Different methyl group packing in aspirin stabilizes form I relative to form II (C is gray, O is red, H is white, and hydrogen bonds are blue).
Ball-and-stick structures of form I and form II crystalline aspirin.
Credit: Phys. Rev. Lett.
Different methyl group packing in aspirin stabilizes form I relative to form II (C is gray, O is red, H is white, and hydrogen bonds are blue).
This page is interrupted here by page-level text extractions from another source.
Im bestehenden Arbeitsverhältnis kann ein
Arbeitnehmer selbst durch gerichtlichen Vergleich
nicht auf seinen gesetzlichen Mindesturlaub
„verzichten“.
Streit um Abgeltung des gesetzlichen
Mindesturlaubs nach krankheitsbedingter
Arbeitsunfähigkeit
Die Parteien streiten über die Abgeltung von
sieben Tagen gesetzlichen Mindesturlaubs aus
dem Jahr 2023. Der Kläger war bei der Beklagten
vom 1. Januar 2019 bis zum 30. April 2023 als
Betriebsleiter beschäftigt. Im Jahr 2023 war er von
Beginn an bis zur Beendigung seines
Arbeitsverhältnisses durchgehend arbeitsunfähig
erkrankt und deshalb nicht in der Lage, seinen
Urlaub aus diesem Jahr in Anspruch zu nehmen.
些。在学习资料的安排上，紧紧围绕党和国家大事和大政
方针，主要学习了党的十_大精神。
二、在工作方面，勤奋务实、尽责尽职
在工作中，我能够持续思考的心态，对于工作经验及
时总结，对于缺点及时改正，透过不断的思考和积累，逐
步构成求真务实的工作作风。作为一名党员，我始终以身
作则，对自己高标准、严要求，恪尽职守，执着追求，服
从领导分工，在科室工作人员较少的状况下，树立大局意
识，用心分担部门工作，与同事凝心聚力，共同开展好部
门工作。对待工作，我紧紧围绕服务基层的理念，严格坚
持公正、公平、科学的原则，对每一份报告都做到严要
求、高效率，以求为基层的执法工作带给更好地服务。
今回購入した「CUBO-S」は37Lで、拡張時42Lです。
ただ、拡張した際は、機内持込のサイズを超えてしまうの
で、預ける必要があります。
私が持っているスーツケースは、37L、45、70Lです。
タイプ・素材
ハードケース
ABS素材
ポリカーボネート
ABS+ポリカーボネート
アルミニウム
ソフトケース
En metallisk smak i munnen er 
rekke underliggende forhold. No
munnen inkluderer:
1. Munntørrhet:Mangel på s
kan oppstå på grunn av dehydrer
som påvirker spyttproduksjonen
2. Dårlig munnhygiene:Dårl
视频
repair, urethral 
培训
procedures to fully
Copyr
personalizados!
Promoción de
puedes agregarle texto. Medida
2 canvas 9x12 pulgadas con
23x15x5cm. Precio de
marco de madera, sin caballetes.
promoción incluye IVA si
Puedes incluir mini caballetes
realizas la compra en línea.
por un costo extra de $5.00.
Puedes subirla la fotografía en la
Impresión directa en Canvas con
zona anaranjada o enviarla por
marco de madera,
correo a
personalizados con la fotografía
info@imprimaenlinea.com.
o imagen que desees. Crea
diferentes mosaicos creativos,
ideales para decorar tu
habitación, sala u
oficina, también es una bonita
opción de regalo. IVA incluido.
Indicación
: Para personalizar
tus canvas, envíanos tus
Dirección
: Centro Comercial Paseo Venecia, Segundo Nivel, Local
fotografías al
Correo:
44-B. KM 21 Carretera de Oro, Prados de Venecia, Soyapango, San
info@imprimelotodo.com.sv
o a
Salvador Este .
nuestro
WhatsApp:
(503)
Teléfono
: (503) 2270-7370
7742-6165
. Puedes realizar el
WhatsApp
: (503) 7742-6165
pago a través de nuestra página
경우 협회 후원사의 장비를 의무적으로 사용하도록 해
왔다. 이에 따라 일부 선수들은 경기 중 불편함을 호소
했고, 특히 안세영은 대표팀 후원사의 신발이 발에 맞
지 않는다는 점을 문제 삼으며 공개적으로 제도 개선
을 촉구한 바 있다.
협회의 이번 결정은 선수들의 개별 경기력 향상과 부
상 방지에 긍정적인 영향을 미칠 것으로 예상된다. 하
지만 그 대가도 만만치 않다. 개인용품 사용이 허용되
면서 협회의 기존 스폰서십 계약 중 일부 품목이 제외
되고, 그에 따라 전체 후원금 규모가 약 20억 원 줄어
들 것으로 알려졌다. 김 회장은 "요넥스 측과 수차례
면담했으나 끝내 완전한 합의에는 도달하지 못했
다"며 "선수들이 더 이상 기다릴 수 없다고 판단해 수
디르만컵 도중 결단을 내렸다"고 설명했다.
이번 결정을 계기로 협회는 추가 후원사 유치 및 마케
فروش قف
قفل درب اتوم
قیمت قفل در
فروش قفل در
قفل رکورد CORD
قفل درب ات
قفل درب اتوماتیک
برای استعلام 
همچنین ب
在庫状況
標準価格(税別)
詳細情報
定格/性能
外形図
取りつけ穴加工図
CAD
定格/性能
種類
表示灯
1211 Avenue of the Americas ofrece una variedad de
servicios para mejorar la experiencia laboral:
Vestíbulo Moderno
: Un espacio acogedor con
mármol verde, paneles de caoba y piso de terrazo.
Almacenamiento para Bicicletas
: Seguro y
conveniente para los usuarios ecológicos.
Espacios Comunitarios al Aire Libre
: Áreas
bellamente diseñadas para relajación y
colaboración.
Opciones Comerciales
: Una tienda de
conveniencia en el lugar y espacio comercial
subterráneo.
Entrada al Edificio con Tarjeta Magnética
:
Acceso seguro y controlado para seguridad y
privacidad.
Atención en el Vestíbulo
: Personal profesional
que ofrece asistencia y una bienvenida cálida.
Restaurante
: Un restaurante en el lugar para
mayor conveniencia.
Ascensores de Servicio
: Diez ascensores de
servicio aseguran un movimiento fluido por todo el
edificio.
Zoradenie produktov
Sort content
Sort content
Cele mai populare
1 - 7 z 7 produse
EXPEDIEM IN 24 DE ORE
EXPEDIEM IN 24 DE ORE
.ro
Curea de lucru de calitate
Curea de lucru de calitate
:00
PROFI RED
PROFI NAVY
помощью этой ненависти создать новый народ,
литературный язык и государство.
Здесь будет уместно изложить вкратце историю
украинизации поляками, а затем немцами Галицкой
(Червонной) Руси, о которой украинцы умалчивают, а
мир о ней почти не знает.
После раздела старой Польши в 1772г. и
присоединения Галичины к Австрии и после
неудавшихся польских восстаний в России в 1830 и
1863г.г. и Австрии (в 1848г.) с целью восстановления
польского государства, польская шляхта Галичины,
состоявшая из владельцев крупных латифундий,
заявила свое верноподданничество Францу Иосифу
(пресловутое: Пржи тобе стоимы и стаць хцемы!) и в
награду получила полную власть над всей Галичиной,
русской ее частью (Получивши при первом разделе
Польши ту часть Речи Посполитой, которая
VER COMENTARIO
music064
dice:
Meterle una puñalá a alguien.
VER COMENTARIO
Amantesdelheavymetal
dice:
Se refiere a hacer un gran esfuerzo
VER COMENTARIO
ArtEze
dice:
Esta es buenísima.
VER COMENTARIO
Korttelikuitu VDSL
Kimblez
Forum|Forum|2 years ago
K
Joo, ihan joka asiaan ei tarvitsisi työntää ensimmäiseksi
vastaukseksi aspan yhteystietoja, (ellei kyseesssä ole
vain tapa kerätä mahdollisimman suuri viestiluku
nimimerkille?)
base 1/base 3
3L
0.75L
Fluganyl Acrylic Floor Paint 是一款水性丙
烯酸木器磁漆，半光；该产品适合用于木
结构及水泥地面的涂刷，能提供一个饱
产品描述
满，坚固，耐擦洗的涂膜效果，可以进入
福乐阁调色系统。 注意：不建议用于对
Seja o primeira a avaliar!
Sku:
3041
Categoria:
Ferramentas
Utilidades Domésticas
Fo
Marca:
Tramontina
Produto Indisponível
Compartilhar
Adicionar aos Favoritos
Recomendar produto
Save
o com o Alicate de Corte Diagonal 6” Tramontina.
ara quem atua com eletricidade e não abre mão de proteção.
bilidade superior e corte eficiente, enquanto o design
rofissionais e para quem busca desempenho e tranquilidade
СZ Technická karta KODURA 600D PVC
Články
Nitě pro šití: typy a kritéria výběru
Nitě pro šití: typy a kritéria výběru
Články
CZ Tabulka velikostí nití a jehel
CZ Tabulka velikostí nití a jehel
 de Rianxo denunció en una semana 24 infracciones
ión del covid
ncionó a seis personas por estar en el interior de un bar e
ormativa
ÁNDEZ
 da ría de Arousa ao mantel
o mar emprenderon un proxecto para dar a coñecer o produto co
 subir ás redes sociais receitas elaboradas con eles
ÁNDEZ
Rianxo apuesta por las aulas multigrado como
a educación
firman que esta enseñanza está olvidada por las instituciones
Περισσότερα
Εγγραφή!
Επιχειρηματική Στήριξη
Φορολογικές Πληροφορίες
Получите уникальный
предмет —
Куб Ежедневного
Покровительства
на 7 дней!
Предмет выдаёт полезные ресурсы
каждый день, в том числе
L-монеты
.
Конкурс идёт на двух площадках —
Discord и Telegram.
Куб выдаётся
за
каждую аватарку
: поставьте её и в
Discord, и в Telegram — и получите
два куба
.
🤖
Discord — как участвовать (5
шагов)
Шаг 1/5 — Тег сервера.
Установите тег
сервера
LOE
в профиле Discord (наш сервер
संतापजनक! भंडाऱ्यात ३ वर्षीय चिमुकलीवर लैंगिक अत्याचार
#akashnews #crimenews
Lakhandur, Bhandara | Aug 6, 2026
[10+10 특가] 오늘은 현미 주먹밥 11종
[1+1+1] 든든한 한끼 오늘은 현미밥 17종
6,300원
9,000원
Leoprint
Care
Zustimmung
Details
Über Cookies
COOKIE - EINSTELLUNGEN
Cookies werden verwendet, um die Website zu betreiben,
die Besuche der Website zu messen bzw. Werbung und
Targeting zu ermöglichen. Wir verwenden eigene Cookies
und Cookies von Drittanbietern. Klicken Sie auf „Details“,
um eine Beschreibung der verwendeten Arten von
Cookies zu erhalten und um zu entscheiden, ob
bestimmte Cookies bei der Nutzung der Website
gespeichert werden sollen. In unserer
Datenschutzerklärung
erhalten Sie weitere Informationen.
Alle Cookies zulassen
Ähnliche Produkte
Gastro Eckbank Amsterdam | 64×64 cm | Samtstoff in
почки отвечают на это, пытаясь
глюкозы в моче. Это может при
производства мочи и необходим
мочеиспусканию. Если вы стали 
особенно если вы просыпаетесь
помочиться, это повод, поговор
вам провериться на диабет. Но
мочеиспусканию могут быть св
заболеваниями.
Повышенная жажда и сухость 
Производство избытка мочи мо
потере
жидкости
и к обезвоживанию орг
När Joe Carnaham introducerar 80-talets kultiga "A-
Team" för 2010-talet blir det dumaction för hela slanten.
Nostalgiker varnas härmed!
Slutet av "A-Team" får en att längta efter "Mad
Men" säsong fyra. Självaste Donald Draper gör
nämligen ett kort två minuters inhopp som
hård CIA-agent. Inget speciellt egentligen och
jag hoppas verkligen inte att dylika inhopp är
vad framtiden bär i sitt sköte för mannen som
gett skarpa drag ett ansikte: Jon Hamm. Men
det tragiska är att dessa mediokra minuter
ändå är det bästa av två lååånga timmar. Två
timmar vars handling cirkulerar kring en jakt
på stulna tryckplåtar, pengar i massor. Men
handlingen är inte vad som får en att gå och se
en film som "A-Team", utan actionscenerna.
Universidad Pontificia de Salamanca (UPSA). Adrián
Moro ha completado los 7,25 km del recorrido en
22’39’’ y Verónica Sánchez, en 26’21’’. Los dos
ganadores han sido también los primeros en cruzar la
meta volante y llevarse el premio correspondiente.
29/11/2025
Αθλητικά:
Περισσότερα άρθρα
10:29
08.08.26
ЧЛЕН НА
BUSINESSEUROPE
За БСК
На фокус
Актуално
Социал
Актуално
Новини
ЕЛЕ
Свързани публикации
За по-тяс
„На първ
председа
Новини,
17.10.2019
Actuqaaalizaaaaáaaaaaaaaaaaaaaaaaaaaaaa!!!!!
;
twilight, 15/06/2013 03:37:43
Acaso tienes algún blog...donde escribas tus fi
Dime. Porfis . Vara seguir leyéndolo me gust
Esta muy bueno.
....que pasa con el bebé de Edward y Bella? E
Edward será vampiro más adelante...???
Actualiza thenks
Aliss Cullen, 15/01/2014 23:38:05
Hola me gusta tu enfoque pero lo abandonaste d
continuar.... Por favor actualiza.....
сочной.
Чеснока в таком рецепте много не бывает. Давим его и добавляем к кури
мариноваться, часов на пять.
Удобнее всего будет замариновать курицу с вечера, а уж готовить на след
For aspirin, the difference in how methyl groups pack into crystals may be the reason why one crystalline form of the pain reliever is more stable than another, according to a computational study (Phys. Rev. Lett. 2014, DOI: 10.1103/physrevlett.113.055701). Some molecules crystallize in different forms, or polymorphs, although the reasons for doing so are poorly understood. The difference can be important, however, because pharmaceutical polymorphs can have different bioavailability and therefore require different formulations. Anthony M. Reilly and Alexandre Tkatchenko of the Fritz Haber Institute of the Max Planck Society, in Berlin, looked at van der Waals interactions among atoms in the two known forms of aspirin. The researchers linked different geometric arrangements in the two forms to vibrational states in the crystal lattice. In form I, methyl groups in different layers of molecules are separated by 4.5 Å, whereas in form II, they are separated by 3.7 Å or 5.5 Å. Uniform separation in form I promotes coupling of electronic and lattice motion. That coupling lowers the energy of vibrational modes so they are more easily populated, which increases the entropy and lowers the free energy of the system so that form I is more thermodynamically stable than form II. Similar effects may also explain structural differences in other materials, the researchers suggest.